К этому времени они были совсем тепленькие и Эйлин голой рукой обнимала его за плечо.
– Я поступлю в американский университет. В Лос-Анджелес или Беркли, еще не решил.
– Ну ты даешь! Конечно, в Беркли! – воскликнула Эйлин. – К черту Л-А! Я там выросла и лето провожу там у родителей. Тамошние парни – это шайка гринго, ты там всех возненавидишь!
– Ну…
– Слушай, а ты не хочешь накормить меня обедом и послушать обо мне?
– Конечно, – ответил Бобби.
– Колоссально! А вот тебе задаток. – Тут Бобби получил такой поцелуй, что воспалился окончательно.
Они отправились в китайский ресторан, и там за свининой му шу, омаром в черном бобовом соусе и яйцами фу юнг Эйлин взяла разговор на себя. При этом она ловко управлялась одной рукой с палочками для еды, а другой под столом держала Бобби за бедро.

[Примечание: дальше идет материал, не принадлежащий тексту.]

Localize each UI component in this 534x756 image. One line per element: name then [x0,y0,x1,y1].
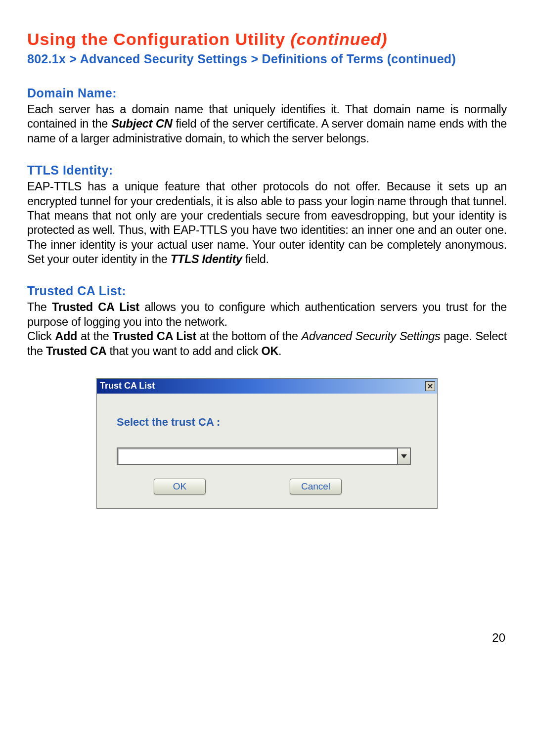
document-page: Using the Configuration Utility (continu… [0,0,534,756]
text: The [27,301,52,313]
paragraph-trusted-ca-list: The Trusted CA List allows you to config… [27,300,507,358]
term-subject-cn: Subject CN [111,117,172,130]
close-button[interactable] [425,381,435,391]
ok-button[interactable]: OK [154,479,206,494]
text: field. [242,253,269,266]
page-number: 20 [492,631,505,645]
title-main: Using the Configuration Utility [27,30,291,48]
term-trusted-ca: Trusted CA [46,345,106,357]
paragraph-ttls-identity: EAP-TTLS has a unique feature that other… [27,179,507,267]
trust-ca-list-dialog: Trust CA List Select the trust CA : [96,378,438,509]
dialog-body: Select the trust CA : OK Cancel [97,394,437,508]
close-icon [428,383,433,390]
term-ttls-identity: TTLS Identity [171,253,242,266]
select-trust-ca-label: Select the trust CA : [117,416,422,429]
page-title: Using the Configuration Utility (continu… [27,30,507,49]
text: that you want to add and click [106,345,261,357]
heading-ttls-identity: TTLS Identity: [27,163,507,178]
term-add: Add [55,330,77,343]
term-trusted-ca-list-2: Trusted CA List [112,330,196,343]
dialog-button-row: OK Cancel [117,479,422,494]
text: at the bottom of the [196,330,302,343]
heading-domain-name: Domain Name: [27,86,507,100]
text: . [278,345,281,357]
text: Click [27,330,55,343]
title-continued: (continued) [291,30,388,48]
term-advanced-security-settings: Advanced Security Settings [302,330,441,343]
trust-ca-combobox[interactable] [117,447,411,465]
trust-ca-input[interactable] [117,447,397,465]
dialog-screenshot: Trust CA List Select the trust CA : [96,378,438,509]
breadcrumb: 802.1x > Advanced Security Settings > De… [27,52,507,66]
cancel-button[interactable]: Cancel [290,479,342,494]
dropdown-button[interactable] [397,447,411,465]
text: at the [77,330,112,343]
chevron-down-icon [401,451,407,460]
svg-marker-0 [401,454,407,458]
term-trusted-ca-list: Trusted CA List [52,301,139,313]
paragraph-domain-name: Each server has a domain name that uniqu… [27,102,507,146]
dialog-title: Trust CA List [100,381,155,391]
heading-trusted-ca-list: Trusted CA List: [27,284,507,298]
dialog-titlebar: Trust CA List [97,379,437,394]
term-ok: OK [261,345,278,357]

У родителей Эйлин Спэрроу свой дом в Беверли-Хиллз, а сейчас отец, агент по продаже недвижимости, хочет приобрести участок в Нижней Калифорнии. Возможно, скоро так разбогатеют, что переберутся куда получше. Из этого, конечно, не следует, что она сама – гринго. Родителей ведь не выбирают, так? Она поступила в прошлом году в Беркли и сейчас специализируется по английскому языку. Она там сошлась с красными, они не шовинисты-гринго, и настоящий француз из Парижа, особенно если он тоже немножко американец, им очень понравится. Она едет в Беркли в следующий понедельник, а до этого Бобби может пожить в комнате Тода – брат сейчас в армии… А маме с папой они скажут, что Бобби ее однокурсник, и ради всего святого, чтоб он не ляпнул, что был в Европе: папаша ненавидит европешек. И надо обязательно надеть "доджера", папа обожает тип-топ, экстра-класс…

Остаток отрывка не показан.